Network Biology (Mar 2018)
EEG-metric based mental stress detection
Abstract
Mental stress level is a vital parameter affecting physical well-being, cognition, emotions, and professional efficiency. With growing adversities in modern living standards, causing abnormal mental stress, it is necessary to measure to cure it. Regular personal stress profile generated can be used as neurofeedback for the clinical as well as personal assessment. This paper describes a method to detect mental stress level based on physiological parameters. In this method, an electroencephalogram (EEG)-metric parameters based binary and ternary stress classifier is developed. This is validated through probabilistic stress profiler of differential stress inventory (a questionnaire based evaluation). Nine channel EEG is used to extract physiological signal. EEG-metric based cognitive state and workload outputs are generated for 41 healthy volunteers (37 males and 4 females, age; 24±5 years). All subjects were guided to perform three simple tasks of closed eye, focusing vision on a red dot on center of dark screen and focusing on a white screen. Central tendencies (mean, median and mode) and standard deviation were extracted of EEG-metric (sleep onset, distraction, low engagement, high engagement and cognitive states) as features.
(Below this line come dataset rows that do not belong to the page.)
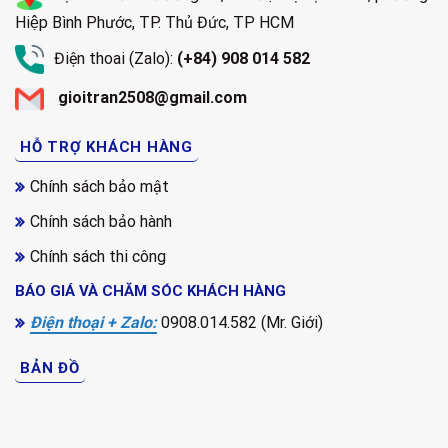
Hiệp Bình Phước, TP. Thủ Đức, TP HCM
Điện thoai (Zalo):
(+84) 908 014 582
gioitran2508@gmail.com
HỖ TRỢ KHÁCH HÀNG
Chính sách bảo mật
Chính sách bảo hành
Chính sách thi công
BÁO GIÁ VÀ CHĂM SÓC KHÁCH HÀNG
Điện thoại + Zalo:
0908.014.582 (Mr. Giới)
BẢN ĐỒ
Either of the two or three classes of stress are evaluated from probabilistic stress profiler of differential stress inventory and used as training output classes. A supervisory training of multiple layer perceptron based binary support vector machine classifier was used to detect stress class one by one. 40 subject's samples were used for training and interchanging one-by one 41th subjects stress class is determined from the designed classifier. Out of 41 subjects, stress level of 30 subjects is correctly identified by binary classifier and stress level of 26 subjects is correctly identified by ternary classifier, using multi-layer perceptron kernel based SVM.